Выбрать главу

Так что есть родина человека, с вопроса о которой мы начали эту статью? Мы знаем, с чего начинается родина. С самого себя. Где кончается эта родина? Человечество насчитывает 7 млрд. существ, расселенных по всей планете, и как бы возмутительно это не звучало, но для каждого отдельного индивида человечество по большей части является неразличимой массой, абстракцией. Абстракция не предполагает эмоционально-нравственного отношения к себе, которое психологически складывается в два акта: через персонализацию объекта и перенос его на себя (за эту функцию в мозге отвечают зеркальные нейроны). Мы сострадаем тому, что видим, а затем идентифицируем это с собою (и поэтому из всех искусств важнейшим для пропаганды является кино). Невозможно увидеть в зеркале многомилионную толпу. Из Закона орбиталей следует, что значимость социальных страт и сообществ убывает по мере удаления от человека. Для индивида (мозга) это выражается в том, что объекты, приобретая абстрактную форму, утрачивают нравственно-эмоциональное содержание.

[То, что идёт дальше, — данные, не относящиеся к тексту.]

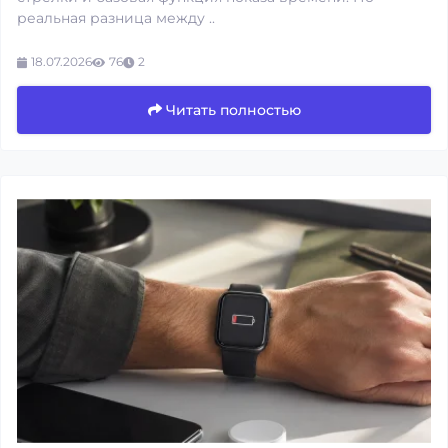
реальная разница между ..
18.07.2026
76
2
Читать полностью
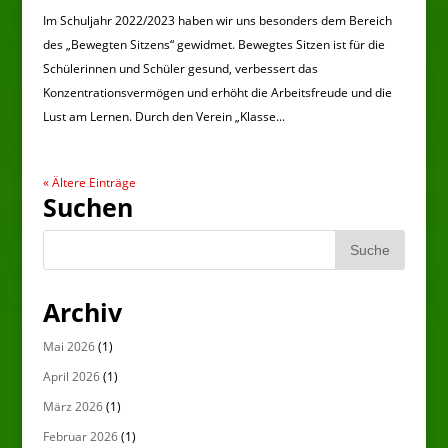
Im Schuljahr 2022/2023 haben wir uns besonders dem Bereich
des „Bewegten Sitzens“ gewidmet. Bewegtes Sitzen ist für die
Schülerinnen und Schüler gesund, verbessert das
Konzentrationsvermögen und erhöht die Arbeitsfreude und die
Lust am Lernen. Durch den Verein „Klasse...
« Ältere Einträge
Suchen
Archiv
Mai 2026
(1)
April 2026
(1)
März 2026
(1)
Februar 2026
(1)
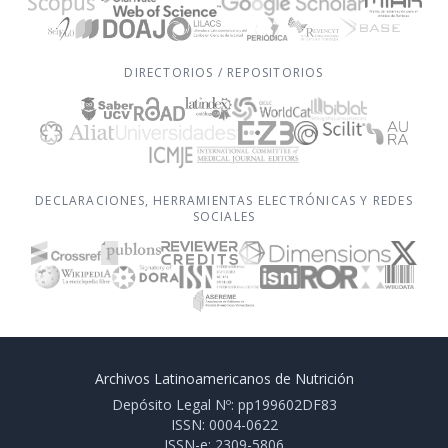
DIRECTORIOS / REPOSITORIOS
DECLARACIONES, HERRAMIENTAS ELECTRÓNICAS Y REDES
SOCIALES
Archivos Latinoamericanos de Nutrición
Depósito Legal Nº: pp199602DF83
ISSN: 0004-0622
ISSN-e: 2309-5806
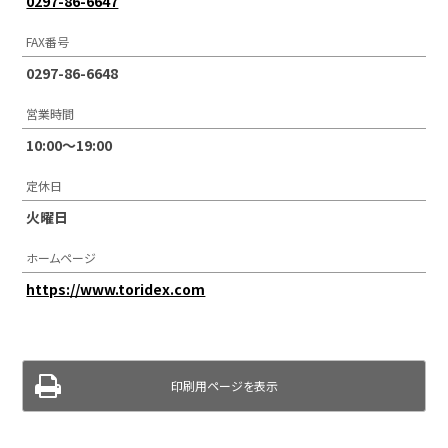
0297-86-6647
FAX番号
0297-86-6648
営業時間
10:00～19:00
定休日
火曜日
ホームページ
https://www.toridex.com
印刷用ページを表示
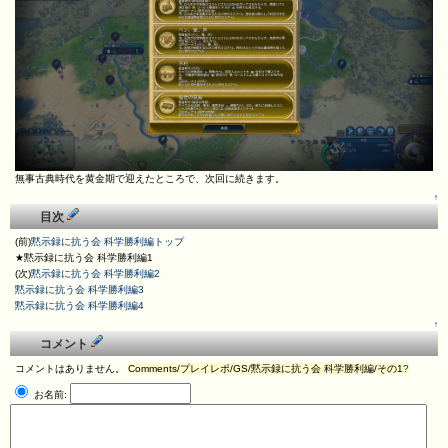
無事古典時代を黄金期で迎えたところで、次回に続きます。
↑
目次
(前)
黙示録に抗う会 科学勝利編トップ
★黙示録に抗う会 科学勝利編1
(次)
黙示録に抗う会 科学勝利編2
黙示録に抗う会 科学勝利編3
黙示録に抗う会 科学勝利編4
↑
コメント
コメントはありません。
Comments/プレイレポ/GS/黙示録に抗う会 科学勝利編/その1
?
お名前:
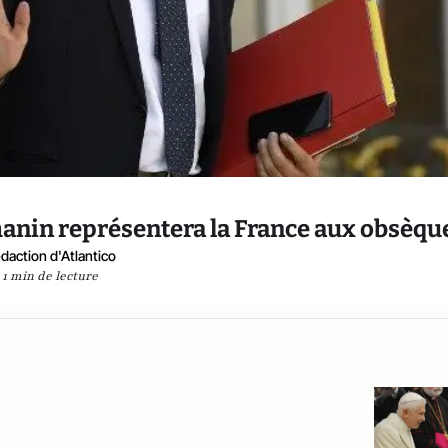
manin représentera la France aux obsèqu
daction d'Atlantico
1 min de lecture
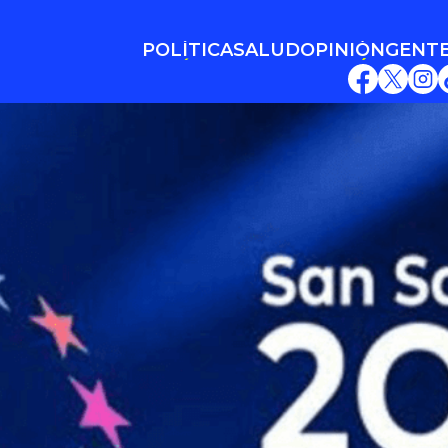
POLÍTICA
SALUD
OPINIÓN
GENT
POLÍTICA
SALUD
OPINIÓN
GENT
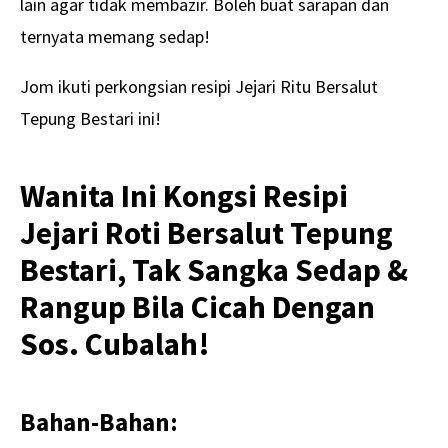
lain agar tidak membazir. Boleh buat sarapan dan
ternyata memang sedap!
Jom ikuti perkongsian resipi Jejari Ritu Bersalut
Tepung Bestari ini!
Wanita Ini Kongsi Resipi
Jejari Roti Bersalut Tepung
Bestari, Tak Sangka Sedap &
Rangup Bila Cicah Dengan
Sos. Cubalah!
Bahan-Bahan:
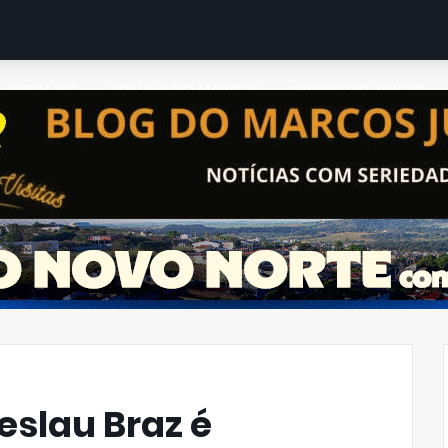
MIDIA KIT
COLUNA DO MARCOS
GRUPO DO WHATS
eslau Braz é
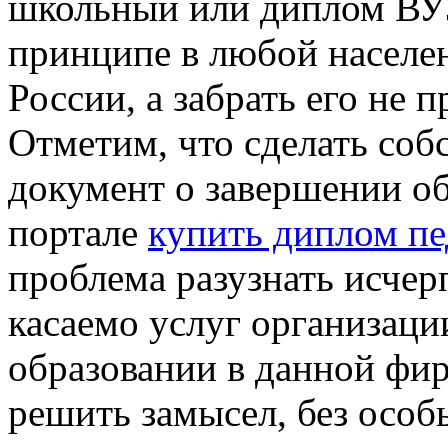
школьный или диплом ВУЗ
принципе в любой населе
России, а забрать его не 
Отметим, что сделать соб
документ о завершении о
портале
купить диплом пе
проблема разузнать исч
касаемо услуг организации
образовании в данной фи
решить замысел, без особ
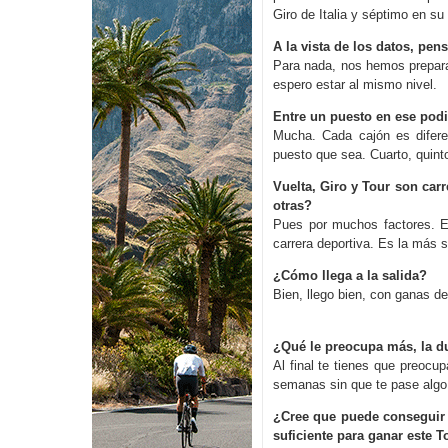
Giro de Italia y séptimo en su
A la vista de los datos, pe
Para nada, nos hemos prepara
espero estar al mismo nivel.
Entre un puesto en ese podio
Mucha. Cada cajón es difere
puesto que sea. Cuarto, quin
Vuelta, Giro y Tour son carr
otras?
Pues por muchos factores. E
carrera deportiva. Es la más 
¿Cómo llega a la salida?
Bien, llego bien, con ganas 
¿Qué le preocupa más, la du
Al final te tienes que preocu
semanas sin que te pase algo
¿Cree que puede conseguir e
suficiente para ganar este T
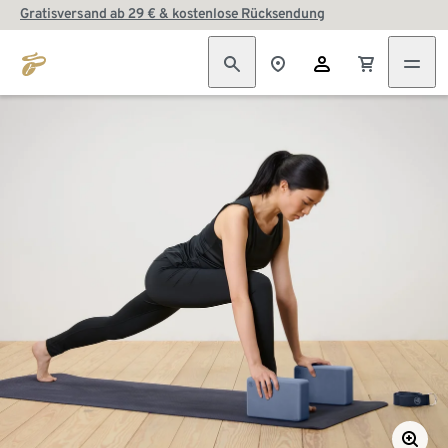
Gratisversand ab 29 € & kostenlose Rücksendung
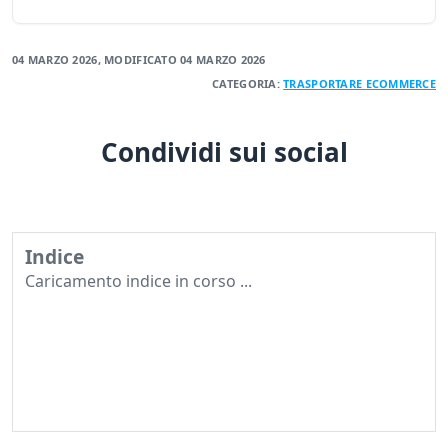
04 MARZO 2026
, MODIFICATO
04 MARZO 2026
CATEGORIA:
TRASPORTARE
ECOMMERCE
Condividi sui social
Indice
Caricamento indice in corso ...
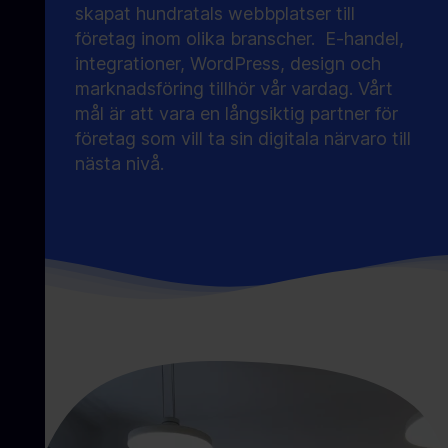
skapat hundratals webbplatser till
företag inom olika branscher. E-handel,
integrationer, WordPress, design och
marknadsföring tillhör vår vardag. Vårt
mål är att vara en långsiktig partner för
företag som vill ta sin digitala närvaro till
nästa nivå.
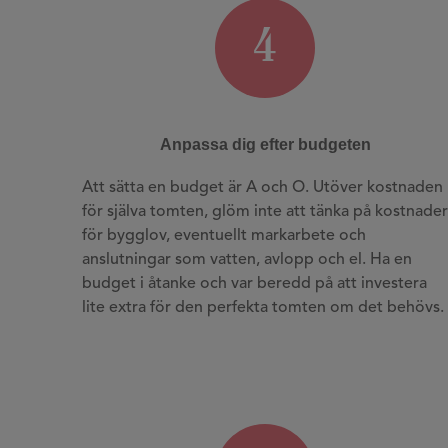
4
Anpassa dig efter budgeten
Att sätta en budget är A och O. Utöver kostnaden
för själva tomten, glöm inte att tänka på kostnader
för bygglov, eventuellt markarbete och
anslutningar som vatten, avlopp och el. Ha en
budget i åtanke och var beredd på att investera
lite extra för den perfekta tomten om det behövs.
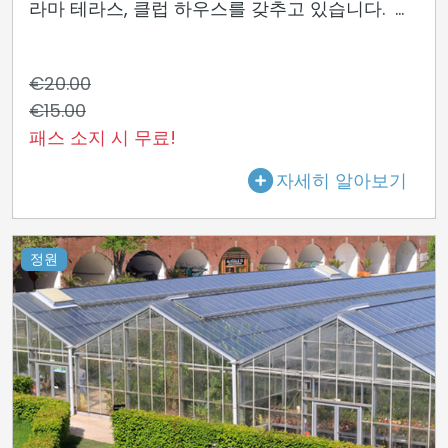
라마 테라스, 클럽 하우스를 갖추고 있습니다. ...
€20.00
€15.00
패스 소지 시 무료!
자세히 알아보기
정원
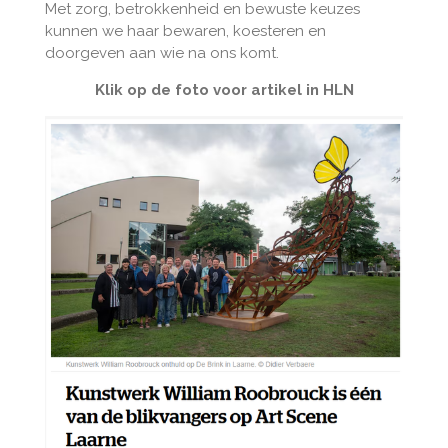
Met zorg, betrokkenheid en bewuste keuzes
kunnen we haar bewaren, koesteren en
doorgeven aan wie na ons komt.
Klik op de foto voor artikel in HLN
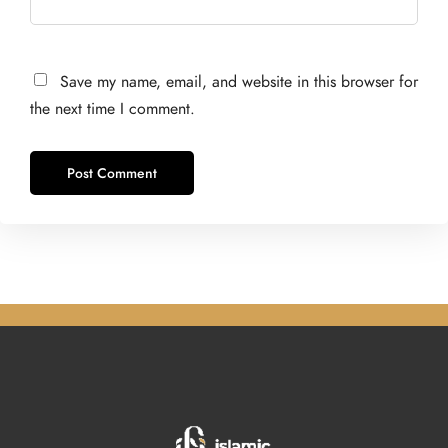
Save my name, email, and website in this browser for
the next time I comment.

Следствие 2. Эмоционально и нравственно значимое для человека общество, в просторечии именуемое родиной, не может быть сколь угодно большим.

Империя отчуждает человека от себя, но при этом, создав супериерархию власти, требует ее суперсакрализации и компенсирует упадок патриотизма ужесточением собственного законодательства и карательными актами.

Следствие 3. Все супериерархии внутренне противоречивы (противоестественны).

Коррупция (как критерий антипатриотизма) всегда сопровождала человечество. Обширное исследование коррупции от эпохи античного мира до современного периода можно найти в книге [15]. Но этот труд, как и любой другой исторический труд, не объяснит нам природу коррупции. У историка нет инструментальный базы для этого. Когда же юрист берется объяснять причины коррупции, то у него на первом месте оказывается «несовершенство законов». Законы – это костыль для больного общества. Назначение всех законов – ограничить солипсические претензии человека, ибо этот человек злоупотребляет возможностями всегда в пользу самого себя. И лечебный эффект их такой же, каким обладают костыли: хромого они не вылечат.

Когда же политолог начинает анализировать падения того или иного государства, включая Рим, то в его терминологии начинают фигурировать «недостаток воли», «упадок нравов», «политические просчеты» и прочие «человеческие факторы». По мнению политологов бытие социумов складывается как череда удачных волевых решений или ошибок власть имущих. Здесь можно сказать лишь одно: роль личности в истории ничтожна. Обширность предмета вынуждает историка пользоваться схематизмом и персонализацией. Точно также в механике для упрощения расчетов вводится «центр масс», который фактически может быть пустым. «Великая историческая личность» может быть таким же пустым центром масс.

Все, что может сделать та или иная историческая личность, – сесть заранее в тот поезд истории, который привезет ее в желаемое место. Если бы в начале 20 века, когда Романовы праздновали 300-летие своей династии, кто-то предсказал бы, что следующим правителем Российской империи станет сын грузинского сапожника, его сочли бы сумасшедшим. Сын сапожника, да еще грузинского в принципе не может быть русским монархом. Но некий семинарист-недоучка сел в нужный поезд, который, в конце концов, привез его в Кремль и сделал Отцом народов Иосифом Сталиным. Сколько благоприятных обстоятельств, сколько чужих воль так или иначе способствовали этому? Их не счесть.

Законы истории и социологии – это часть законов природы, и как невозможно волевым усилием преодолеть гравитацию, так же невозможно изменить эти законы. Но еще раньше их нужно понять и сформулировать. В человеческой коррупции нет никакого злого умысла, нет национального менталитета, нет недостатка политической воли, есть лишь социальная психология, нарушение законов которой делает организованное государством общество (совокупность мозгов) таким, каким оно становится, подсознательно принимая или отвергая навязанные ему порядки и ценности. Вспоминая Постулат об оптимальности иерархий, можно утверждать, что в больном обществе этот постулат нарушен. Левиафан нуждается в оптимизации. Костыли и подпорки его не изменят. Левиафан должен умереть.